_Goal of the exercise_
When you reach the line containing "TRABZON GÜNDEMİ" in the data below, begin returning lines exactly as written, and stop once the line containing "Görünümü Gündem Oldu" has been returned.

Extracted page text data:
'''

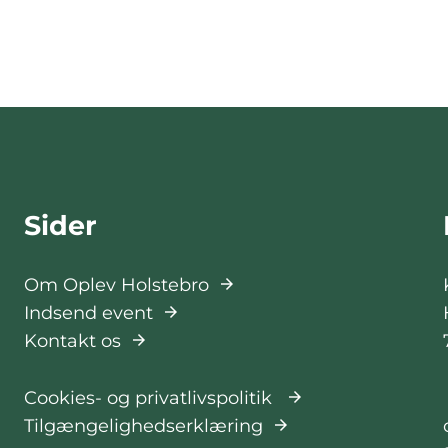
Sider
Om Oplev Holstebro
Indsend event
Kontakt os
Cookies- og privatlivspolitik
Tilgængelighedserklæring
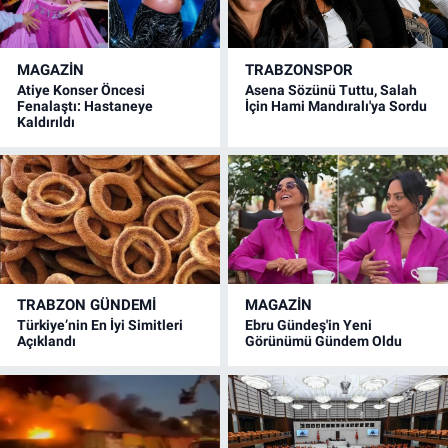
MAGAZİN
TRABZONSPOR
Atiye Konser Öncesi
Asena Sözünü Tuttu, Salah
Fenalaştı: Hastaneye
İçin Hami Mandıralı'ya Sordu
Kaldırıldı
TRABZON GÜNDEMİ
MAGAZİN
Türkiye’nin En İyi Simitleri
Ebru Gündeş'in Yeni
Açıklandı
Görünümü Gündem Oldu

'''
'''

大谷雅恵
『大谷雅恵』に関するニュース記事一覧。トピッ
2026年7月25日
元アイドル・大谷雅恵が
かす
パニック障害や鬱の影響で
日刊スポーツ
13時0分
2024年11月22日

'''

_Expected answer_
TRABZON GÜNDEMİ
MAGAZİN
Türkiye’nin En İyi Simitleri
Ebru Gündeş'in Yeni
Açıklandı
Görünümü Gündem Oldu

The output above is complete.